I have been diving into the recently released Barna study, “The State of Youth Ministry.” I’ve gone over every piece of data several times as I’m attempting to make sense of where we are at collectively, but every single time I’ve dug in there has been one set of numbers that has surprised me.
- 56% of parents are very familiar with their teen’s youth program.
- 93% of parents feel their church’s youth group is “somewhat” or “very” effective.
- 95% of parents are “somewhat” or “very” satisfied with the youth pastor.
Wait a minute. I thought parents were like our arch nemesis? In my schooling for youth ministry, I often heard jokes tossed around that painted parents as an evil slightly below drugs or lock-ins. Obviously, this was done in humor, but there’s often truth in every joke.
For many years, I lived in fear of parents.

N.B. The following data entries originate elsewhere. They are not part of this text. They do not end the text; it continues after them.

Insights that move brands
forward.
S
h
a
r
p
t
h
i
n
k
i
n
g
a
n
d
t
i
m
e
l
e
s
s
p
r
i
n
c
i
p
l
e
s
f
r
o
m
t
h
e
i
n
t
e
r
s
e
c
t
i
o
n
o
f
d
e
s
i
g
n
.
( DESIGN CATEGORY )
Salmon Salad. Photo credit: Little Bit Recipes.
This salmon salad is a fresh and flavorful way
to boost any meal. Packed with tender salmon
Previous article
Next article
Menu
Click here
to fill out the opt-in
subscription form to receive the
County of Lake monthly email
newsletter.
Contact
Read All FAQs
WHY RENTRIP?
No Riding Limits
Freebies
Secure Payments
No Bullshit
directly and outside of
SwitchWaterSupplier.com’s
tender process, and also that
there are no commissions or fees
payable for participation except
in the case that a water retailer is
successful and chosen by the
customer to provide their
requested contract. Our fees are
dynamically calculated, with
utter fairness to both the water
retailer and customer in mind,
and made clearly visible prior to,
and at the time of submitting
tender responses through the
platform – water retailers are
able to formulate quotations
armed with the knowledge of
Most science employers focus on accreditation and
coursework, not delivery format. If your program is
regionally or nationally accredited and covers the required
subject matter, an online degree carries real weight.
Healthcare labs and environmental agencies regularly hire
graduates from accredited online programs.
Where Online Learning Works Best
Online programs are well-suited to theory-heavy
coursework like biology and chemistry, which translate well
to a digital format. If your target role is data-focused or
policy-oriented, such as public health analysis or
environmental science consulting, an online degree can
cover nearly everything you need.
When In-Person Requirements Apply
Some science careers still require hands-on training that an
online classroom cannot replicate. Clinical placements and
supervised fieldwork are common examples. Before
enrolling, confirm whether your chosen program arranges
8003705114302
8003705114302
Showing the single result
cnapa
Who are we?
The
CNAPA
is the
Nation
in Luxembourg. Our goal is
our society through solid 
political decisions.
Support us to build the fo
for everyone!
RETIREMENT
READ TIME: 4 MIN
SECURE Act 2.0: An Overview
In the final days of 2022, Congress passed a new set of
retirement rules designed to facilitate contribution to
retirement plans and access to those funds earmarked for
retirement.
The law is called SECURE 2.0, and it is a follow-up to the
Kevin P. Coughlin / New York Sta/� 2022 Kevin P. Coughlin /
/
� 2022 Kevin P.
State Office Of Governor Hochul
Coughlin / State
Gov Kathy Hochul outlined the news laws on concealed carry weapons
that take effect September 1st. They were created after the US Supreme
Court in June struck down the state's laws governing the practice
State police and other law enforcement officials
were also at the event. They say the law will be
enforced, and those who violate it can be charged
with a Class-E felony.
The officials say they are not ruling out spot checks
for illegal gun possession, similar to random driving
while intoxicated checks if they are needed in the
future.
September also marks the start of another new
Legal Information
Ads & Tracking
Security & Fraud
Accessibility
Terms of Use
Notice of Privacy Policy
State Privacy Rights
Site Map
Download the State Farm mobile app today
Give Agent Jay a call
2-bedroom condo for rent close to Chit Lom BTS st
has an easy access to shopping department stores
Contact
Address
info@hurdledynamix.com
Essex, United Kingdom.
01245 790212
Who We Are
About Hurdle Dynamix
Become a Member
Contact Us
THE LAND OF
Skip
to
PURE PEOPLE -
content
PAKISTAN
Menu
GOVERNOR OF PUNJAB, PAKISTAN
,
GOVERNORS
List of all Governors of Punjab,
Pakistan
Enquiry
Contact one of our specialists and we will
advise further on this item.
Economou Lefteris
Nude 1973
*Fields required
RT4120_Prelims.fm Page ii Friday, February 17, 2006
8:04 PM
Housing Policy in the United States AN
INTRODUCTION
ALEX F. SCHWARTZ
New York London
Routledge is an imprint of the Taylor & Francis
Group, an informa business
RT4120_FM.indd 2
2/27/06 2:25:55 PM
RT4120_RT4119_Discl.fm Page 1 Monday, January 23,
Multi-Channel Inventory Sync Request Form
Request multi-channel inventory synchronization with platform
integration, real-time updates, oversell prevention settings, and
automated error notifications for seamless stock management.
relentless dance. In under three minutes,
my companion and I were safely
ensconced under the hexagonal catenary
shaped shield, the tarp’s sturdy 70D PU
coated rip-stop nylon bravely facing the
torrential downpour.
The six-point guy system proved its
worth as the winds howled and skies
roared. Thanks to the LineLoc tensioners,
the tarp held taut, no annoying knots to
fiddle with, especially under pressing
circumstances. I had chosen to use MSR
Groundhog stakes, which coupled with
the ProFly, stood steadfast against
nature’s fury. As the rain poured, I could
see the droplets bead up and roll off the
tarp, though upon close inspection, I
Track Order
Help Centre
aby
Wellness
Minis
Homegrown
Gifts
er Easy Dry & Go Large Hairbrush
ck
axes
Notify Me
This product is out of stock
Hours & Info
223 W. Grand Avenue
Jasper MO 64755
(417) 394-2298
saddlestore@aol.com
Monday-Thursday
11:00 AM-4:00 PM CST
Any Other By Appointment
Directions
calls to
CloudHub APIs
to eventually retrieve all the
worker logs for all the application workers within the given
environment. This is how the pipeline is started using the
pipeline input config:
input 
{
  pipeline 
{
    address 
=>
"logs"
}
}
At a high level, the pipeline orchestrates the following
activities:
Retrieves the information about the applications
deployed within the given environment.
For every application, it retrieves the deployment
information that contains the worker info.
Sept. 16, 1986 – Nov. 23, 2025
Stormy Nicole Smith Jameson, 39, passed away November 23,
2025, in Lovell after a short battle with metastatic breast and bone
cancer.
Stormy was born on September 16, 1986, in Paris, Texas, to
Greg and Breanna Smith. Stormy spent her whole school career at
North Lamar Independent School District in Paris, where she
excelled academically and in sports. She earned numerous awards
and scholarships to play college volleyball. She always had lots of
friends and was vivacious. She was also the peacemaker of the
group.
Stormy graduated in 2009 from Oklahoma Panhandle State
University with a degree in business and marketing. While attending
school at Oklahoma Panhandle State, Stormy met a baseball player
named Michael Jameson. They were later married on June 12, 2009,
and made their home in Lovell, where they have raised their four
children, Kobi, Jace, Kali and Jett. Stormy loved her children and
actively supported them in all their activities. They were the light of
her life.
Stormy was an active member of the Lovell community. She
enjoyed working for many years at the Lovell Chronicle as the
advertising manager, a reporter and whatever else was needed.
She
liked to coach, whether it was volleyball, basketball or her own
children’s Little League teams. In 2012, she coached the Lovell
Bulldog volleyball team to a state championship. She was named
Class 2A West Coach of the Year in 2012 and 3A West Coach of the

- I thought I was going to do the wrong thing in their eyes.
- I thought I was going to accidentally leave their kid somewhere.
- I thought I had to put on a persona to impress them.
- I thought I had to cater my ministry to make them happy.
- I thought they hated me.
The truth is…
- I did some wrong things, and they still loved me and poured grace into my life.
- I did leave some kids places, and they forgave me.
- They saw through my false persona and asked me to be me.
- They asked me to cater my ministry to their students, not them.
- I disagreed with some, but ultimately the parents I’ve met showered me with love and support.
Having recently come back from the National Youth Workers Convention, I engaged a lot of people and struck up many conversations. Parents naturally became a topic of discussion, and I was surprised how terrified all these youth leaders were of upsetting a parent. For many of them, their fear was actually keeping them from doing things that they were passionate about in their respective ministries.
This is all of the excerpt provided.